The .exein the command is also how I use C:\WINDOWS\system32\where.exefrom powershell; and many other OS CLI commands that are "hidden by default" by powershell, *shrug*.

命令中的.exe也是我C:\WINDOWS\system32\where.exe在 powershell 中使用的方式;以及许多其他被 powershell“默认隐藏”的 OS CLI 命令,*shrug*。

回答by Just Shadow

A simple solution might be opening the file in Firefox.

一个简单的解决方案可能是在 Firefox 中打开文件。

  1. Drag and drop the file into firefox
  2. Right click on the page
  3. Select "View Page Info"
  1. 将文件拖放到 Firefox 中
  2. 在页面上右击
  3. 选择“查看页面信息”

and the text encoding will appear on the "Page Info" window.

并且文本编码将出现在“页面信息”窗口中。

enter image description here

在此处输入图片说明

Note:If the file is not in txt format, just rename it to txt and try again.

注意:如果文件不是txt格式,只需将其重命名为txt并重试。

P.S. For more info see thisarticle.

PS欲了解更多信息,请参阅这篇文章。

回答by phd_coder

Install git ( on Windows you have to use git bash console). Type:

安装 git(在 Windows 上你必须使用 git bash 控制台)。类型:

file *   

for all files in the current directory , or

对于当前目录中的所有文件,或

file */*   

for the files in all subdirectories

对于所有子目录中的文件

回答by Ville

You can use a free utility called Encoding Recognizer (requires java). You can find it at http://mindprod.com/products2.html#ENCODINGRECOGNISER

您可以使用名为 Encoding Recognizer(需要 java)的免费实用程序。您可以在http://mindprod.com/products2.html#ENCODINGRECOGNISER找到它

回答by JaykeBird

Similar to the solution listed above with Notepad, you can also open the file in Visual Studio, if you're using that. In Visual Studio, you can select "File > Advanced Save Options..."

与上面使用记事本列出的解决方案类似,您也可以在 Visual Studio 中打开该文件(如果您正在使用它)。

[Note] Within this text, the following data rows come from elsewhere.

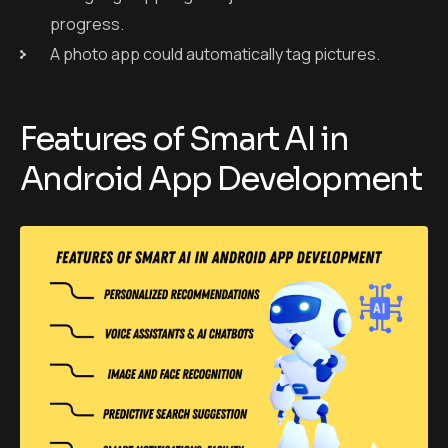
progress.
A photo app could automatically tag pictures.
Features of Smart AI in
Android App Development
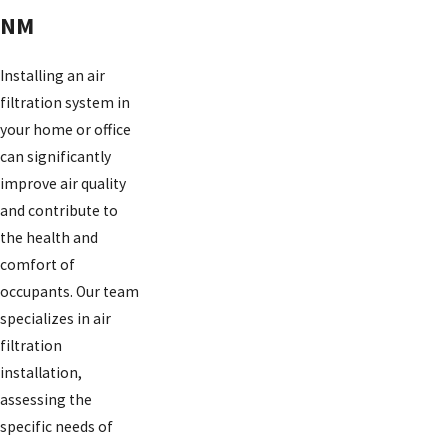
NM
Installing an air
filtration system in
your home or office
can significantly
improve air quality
and contribute to
the health and
comfort of
occupants. Our team
specializes in air
filtration
installation,
assessing the
specific needs of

在 Visual Studio 中,您可以选择“文件 > 高级保存选项...”

The "Encoding:" combo box will tell you specifically which encoding is currently being used for the file. It has a lot more text encodings listed in there than Notepad does, so it's useful when dealing with various files from around the world and whatever else.

“编码:”组合框将具体告诉您当前正在为文件使用哪种编码。它列出的文本编码比记事本多得多,因此它在处理来自世界各地的各种文件和其他任何文件时非常有用。

Just like Notepad, you can also change the encoding from the list of options there, and then saving the file after hitting "OK". You can also select the encoding you want through the "Save with Encoding..." option in the Save As dialog (by clicking the arrow next to the Save button).

就像记事本一样,您也可以从那里的选项列表中更改编码,然后在点击“确定”后保存文件。您还可以通过“另存为”对话框中的“使用编码保存...”选项(通过单击“保存”按钮旁边的箭头)来选择所需的编码。